* **Assignment**:
These records contain pictures, which must be left out; copy exactly the lines from the one with "Team writes on" up to and including the one with "Présentation".

* **Material shown**:
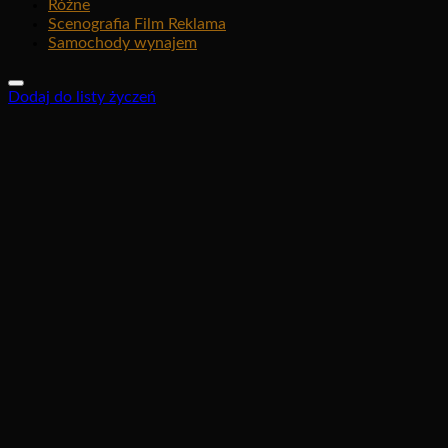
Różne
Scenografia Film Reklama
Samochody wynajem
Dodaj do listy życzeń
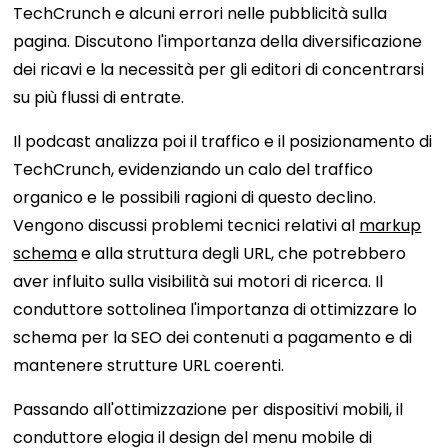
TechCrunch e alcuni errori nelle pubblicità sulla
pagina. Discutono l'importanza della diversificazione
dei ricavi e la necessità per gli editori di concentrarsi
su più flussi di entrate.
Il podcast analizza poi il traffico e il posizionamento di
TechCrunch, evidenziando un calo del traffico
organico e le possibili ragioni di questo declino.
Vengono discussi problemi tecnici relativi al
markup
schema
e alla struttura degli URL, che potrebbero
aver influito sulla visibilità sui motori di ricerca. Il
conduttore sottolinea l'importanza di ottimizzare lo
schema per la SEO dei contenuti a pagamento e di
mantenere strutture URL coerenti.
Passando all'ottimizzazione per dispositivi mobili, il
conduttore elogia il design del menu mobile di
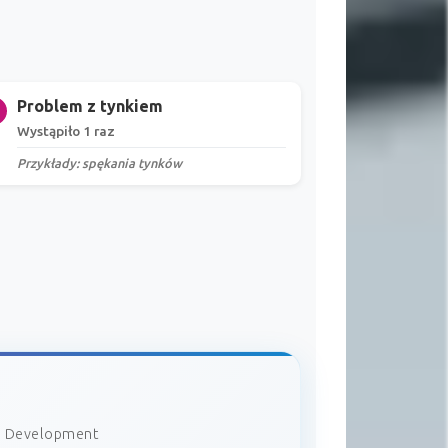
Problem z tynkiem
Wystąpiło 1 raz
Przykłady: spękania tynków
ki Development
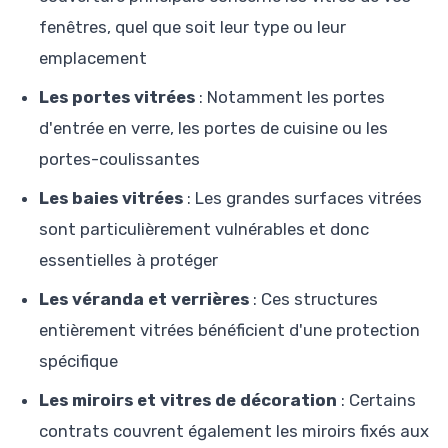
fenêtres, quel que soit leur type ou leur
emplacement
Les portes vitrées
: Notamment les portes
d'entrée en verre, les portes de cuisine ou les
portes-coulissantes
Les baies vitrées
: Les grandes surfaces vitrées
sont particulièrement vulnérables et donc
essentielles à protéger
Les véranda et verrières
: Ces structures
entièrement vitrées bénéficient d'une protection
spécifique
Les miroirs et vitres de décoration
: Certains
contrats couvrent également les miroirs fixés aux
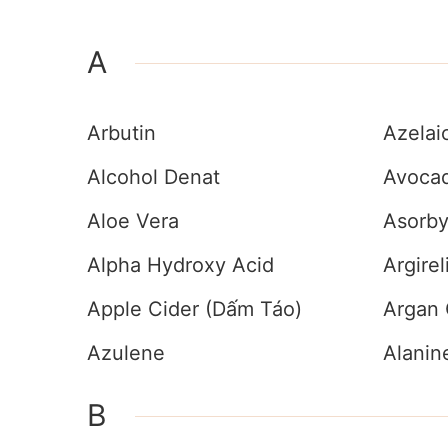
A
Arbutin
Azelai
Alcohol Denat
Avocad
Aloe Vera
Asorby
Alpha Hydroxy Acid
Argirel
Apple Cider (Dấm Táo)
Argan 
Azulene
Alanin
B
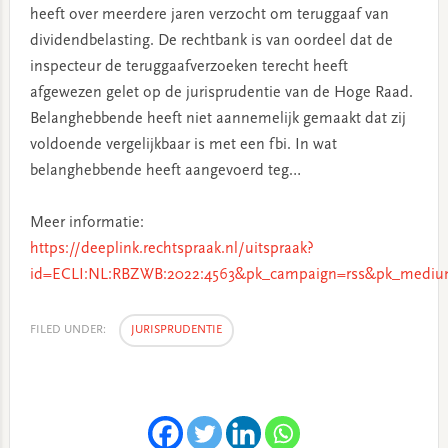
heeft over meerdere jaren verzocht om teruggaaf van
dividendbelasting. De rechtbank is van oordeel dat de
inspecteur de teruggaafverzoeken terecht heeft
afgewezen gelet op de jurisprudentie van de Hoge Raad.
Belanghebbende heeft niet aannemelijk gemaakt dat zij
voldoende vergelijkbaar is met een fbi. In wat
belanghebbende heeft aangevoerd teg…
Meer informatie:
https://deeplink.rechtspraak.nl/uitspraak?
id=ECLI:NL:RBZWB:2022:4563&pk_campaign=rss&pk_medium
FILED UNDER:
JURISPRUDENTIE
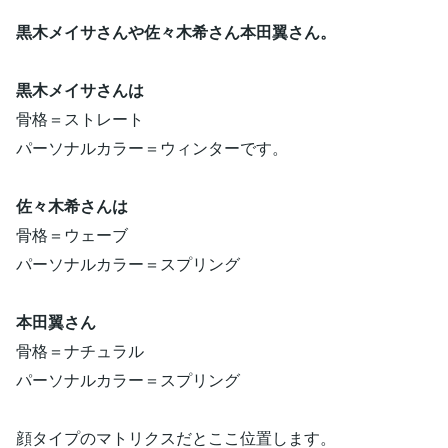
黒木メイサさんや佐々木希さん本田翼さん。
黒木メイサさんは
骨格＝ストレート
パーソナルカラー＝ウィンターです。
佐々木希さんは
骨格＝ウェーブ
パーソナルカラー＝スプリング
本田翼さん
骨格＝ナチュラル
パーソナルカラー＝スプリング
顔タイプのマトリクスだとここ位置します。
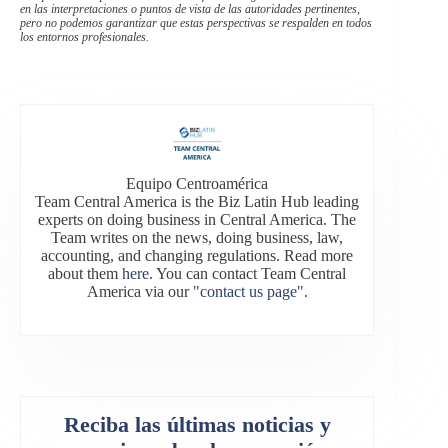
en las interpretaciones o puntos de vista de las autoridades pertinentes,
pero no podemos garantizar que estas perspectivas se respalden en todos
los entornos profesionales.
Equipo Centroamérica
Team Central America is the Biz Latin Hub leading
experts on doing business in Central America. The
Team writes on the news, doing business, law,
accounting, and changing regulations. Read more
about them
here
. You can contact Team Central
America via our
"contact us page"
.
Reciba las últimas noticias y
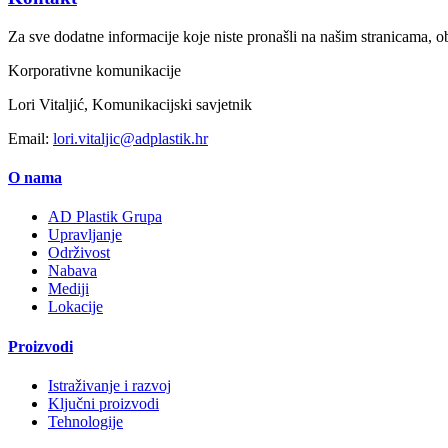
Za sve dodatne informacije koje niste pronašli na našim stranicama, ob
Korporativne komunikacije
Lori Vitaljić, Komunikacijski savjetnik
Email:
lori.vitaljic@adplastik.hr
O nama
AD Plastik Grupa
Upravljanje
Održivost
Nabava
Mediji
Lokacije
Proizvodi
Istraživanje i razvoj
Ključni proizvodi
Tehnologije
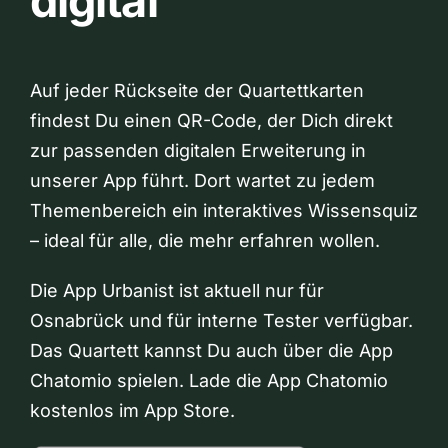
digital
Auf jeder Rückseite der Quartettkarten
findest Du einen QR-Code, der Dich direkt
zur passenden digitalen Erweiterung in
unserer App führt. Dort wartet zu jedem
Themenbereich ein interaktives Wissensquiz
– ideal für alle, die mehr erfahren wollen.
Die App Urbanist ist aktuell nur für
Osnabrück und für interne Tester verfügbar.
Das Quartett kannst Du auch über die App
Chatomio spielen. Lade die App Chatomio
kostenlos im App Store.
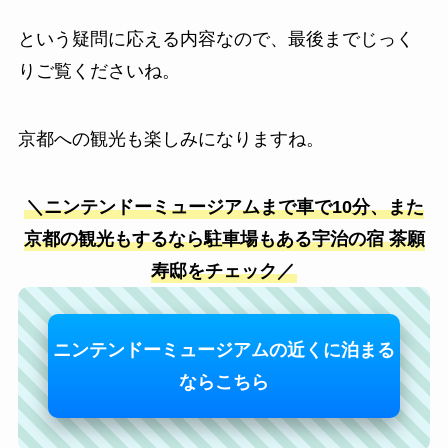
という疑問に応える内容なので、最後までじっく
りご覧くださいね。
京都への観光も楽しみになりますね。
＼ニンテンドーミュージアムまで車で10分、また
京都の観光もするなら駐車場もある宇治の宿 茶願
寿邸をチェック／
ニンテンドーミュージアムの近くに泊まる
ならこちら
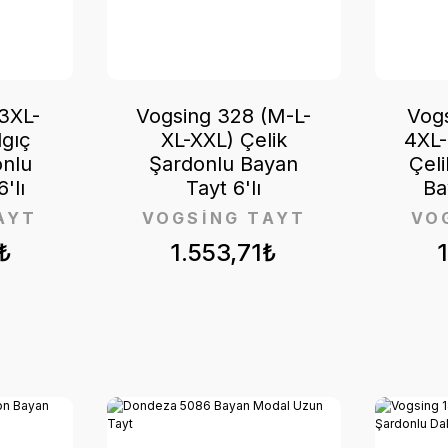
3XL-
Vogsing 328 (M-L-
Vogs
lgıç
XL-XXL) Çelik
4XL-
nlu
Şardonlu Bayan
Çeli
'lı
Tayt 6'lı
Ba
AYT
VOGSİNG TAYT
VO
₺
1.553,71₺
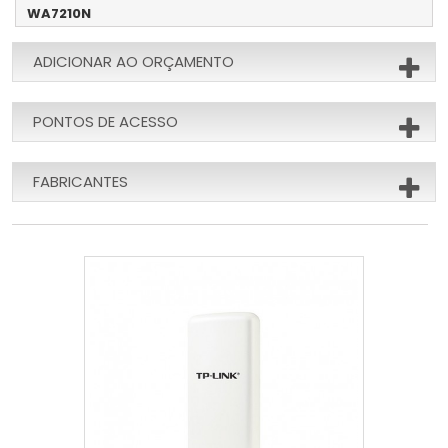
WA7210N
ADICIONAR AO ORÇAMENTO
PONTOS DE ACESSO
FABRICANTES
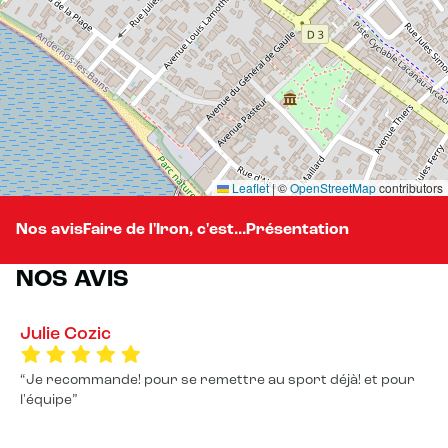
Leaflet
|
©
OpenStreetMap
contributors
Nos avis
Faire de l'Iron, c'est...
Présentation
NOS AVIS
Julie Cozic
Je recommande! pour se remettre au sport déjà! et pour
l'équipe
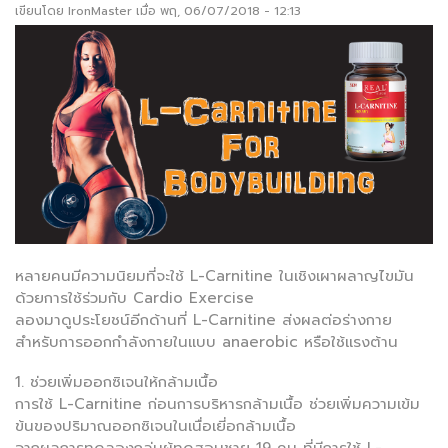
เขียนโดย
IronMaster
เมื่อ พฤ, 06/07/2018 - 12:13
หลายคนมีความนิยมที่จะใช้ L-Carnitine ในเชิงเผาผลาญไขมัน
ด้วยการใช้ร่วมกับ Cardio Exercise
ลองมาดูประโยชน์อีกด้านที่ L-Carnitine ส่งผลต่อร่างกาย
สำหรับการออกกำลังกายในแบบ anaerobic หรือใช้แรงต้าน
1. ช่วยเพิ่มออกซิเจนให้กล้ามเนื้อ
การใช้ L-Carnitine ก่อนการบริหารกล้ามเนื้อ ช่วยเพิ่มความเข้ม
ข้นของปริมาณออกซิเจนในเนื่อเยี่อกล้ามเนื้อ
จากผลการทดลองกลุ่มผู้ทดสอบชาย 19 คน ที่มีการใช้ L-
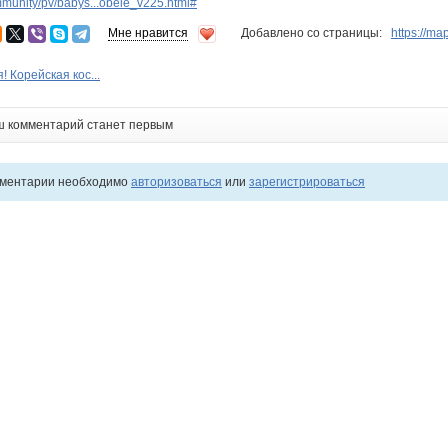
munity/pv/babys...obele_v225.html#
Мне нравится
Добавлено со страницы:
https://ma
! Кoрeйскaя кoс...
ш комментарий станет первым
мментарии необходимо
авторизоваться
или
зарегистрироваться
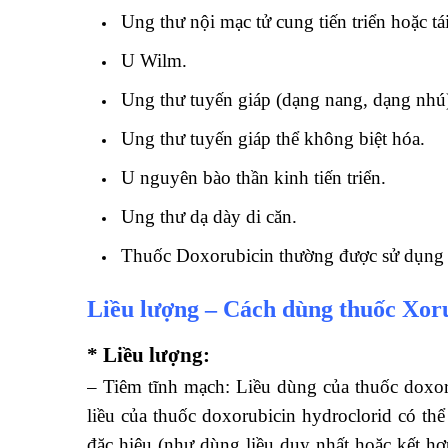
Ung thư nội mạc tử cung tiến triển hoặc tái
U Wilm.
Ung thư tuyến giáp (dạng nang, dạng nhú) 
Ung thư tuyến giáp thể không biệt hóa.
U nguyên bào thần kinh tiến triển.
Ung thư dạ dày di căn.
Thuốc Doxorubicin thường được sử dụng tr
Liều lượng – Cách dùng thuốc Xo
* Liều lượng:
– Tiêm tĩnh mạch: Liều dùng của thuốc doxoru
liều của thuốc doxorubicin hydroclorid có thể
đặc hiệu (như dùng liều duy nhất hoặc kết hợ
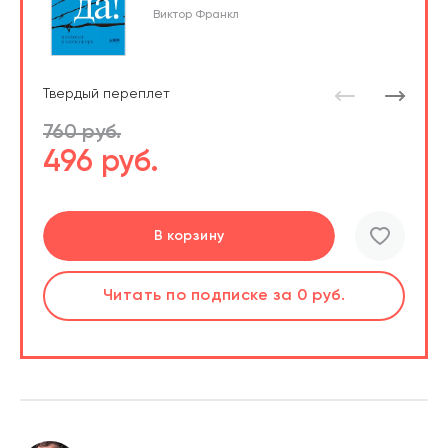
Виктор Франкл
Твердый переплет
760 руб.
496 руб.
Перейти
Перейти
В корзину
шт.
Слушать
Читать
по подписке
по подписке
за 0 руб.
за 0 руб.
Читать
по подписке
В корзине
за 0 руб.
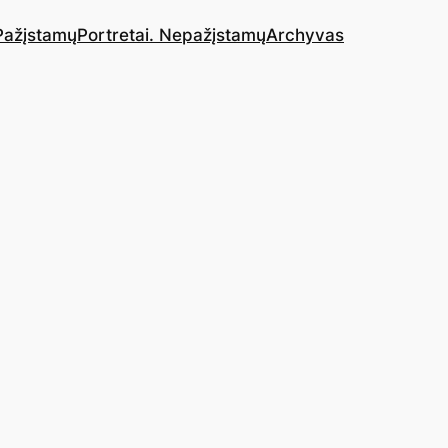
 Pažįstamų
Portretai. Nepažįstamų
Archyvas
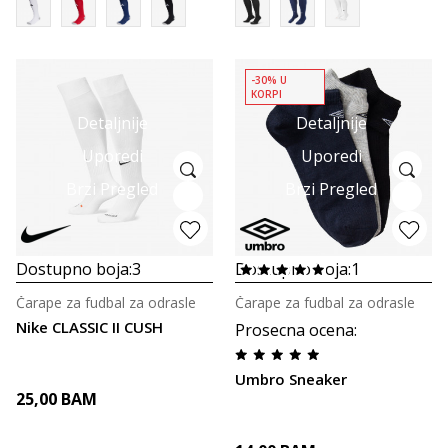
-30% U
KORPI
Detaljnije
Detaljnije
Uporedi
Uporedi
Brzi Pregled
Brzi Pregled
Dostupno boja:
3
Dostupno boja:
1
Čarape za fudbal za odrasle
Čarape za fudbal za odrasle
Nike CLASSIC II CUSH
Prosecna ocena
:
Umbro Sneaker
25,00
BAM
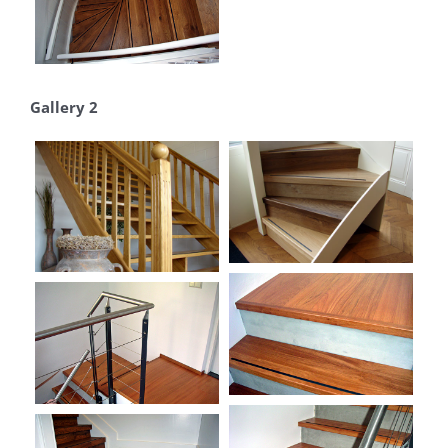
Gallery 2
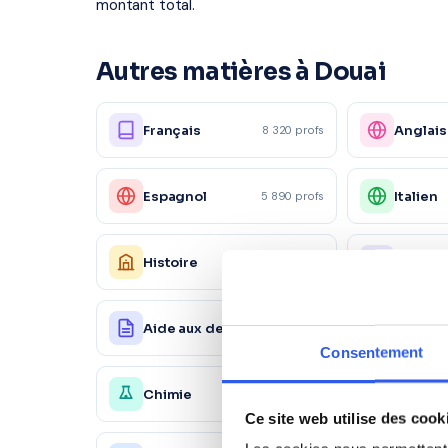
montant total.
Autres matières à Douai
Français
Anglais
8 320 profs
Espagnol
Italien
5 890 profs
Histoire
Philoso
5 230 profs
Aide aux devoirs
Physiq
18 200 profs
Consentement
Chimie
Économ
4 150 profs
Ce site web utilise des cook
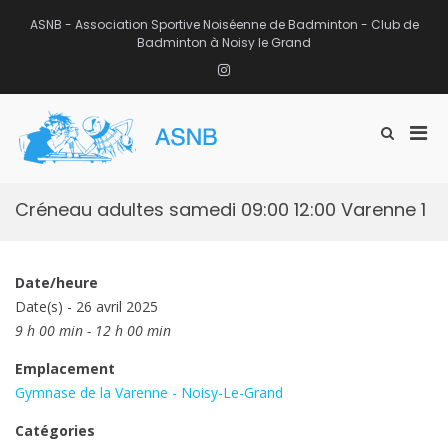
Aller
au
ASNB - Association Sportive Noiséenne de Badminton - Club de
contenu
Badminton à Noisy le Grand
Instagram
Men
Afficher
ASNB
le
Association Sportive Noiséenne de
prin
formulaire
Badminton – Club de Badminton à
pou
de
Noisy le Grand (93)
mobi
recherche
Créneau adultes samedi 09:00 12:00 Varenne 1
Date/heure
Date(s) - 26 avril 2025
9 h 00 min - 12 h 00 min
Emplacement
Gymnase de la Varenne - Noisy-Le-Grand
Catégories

* **Output**:
Team writes on the news, doing business, law,
accounting, and changing regulations. Read more
about them
here
. You can contact Team Central
America via our
"contact us page"
.
Reciba las últimas noticias y
Za sve dodatne informacije koje niste pronašli na našim stranicama, ob
Korporativne komunikacije
Lori Vitaljić, Komunikacijski savjetnik
Email:
lori.vitaljic@adplastik.hr
O nama
AD Plastik Grupa
Upravljanje
Održivost
Nabava
Mediji
Lokacije
Proizvodi
Istraživanje i razvoj
Ključni proizvodi
Tehnologije
digital
Auf jeder Rückseite der Quartettkarten
findest Du einen QR-Code, der Dich direkt
zur passenden digitalen Erweiterung in
unserer App führt. Dort wartet zu jedem
Themenbereich ein interaktives Wissensquiz
– ideal für alle, die mehr erfahren wollen.
Die App Urbanist ist aktuell nur für
Osnabrück und für interne Tester verfügbar.
Das Quartett kannst Du auch über die App
Chatomio spielen. Lade die App Chatomio
kostenlos im App Store.
という疑問に応える内容なので、最後までじっく
りご覧くださいね。
京都への観光も楽しみになりますね。
＼ニンテンドーミュージアムまで車で10分、また
京都の観光もするなら駐車場もある宇治の宿 茶願
寿邸をチェック／
ニンテンドーミュージアムの近くに泊まる
ならこちら
3XL-
Vogsing 328 (M-L-
Vogs
lgıç
XL-XXL) Çelik
4XL-
nlu
Şardonlu Bayan
Çeli
'lı
Tayt 6'lı
Ba
AYT
VOGSİNG TAYT
VO
₺
1.553,71₺
WA7210N
ADICIONAR AO ORÇAMENTO
PONTOS DE ACESSO
FABRICANTES
Leaflet
|
©
OpenStreetMap
contributors
Nos avis
Faire de l'Iron, c'est...
Présentation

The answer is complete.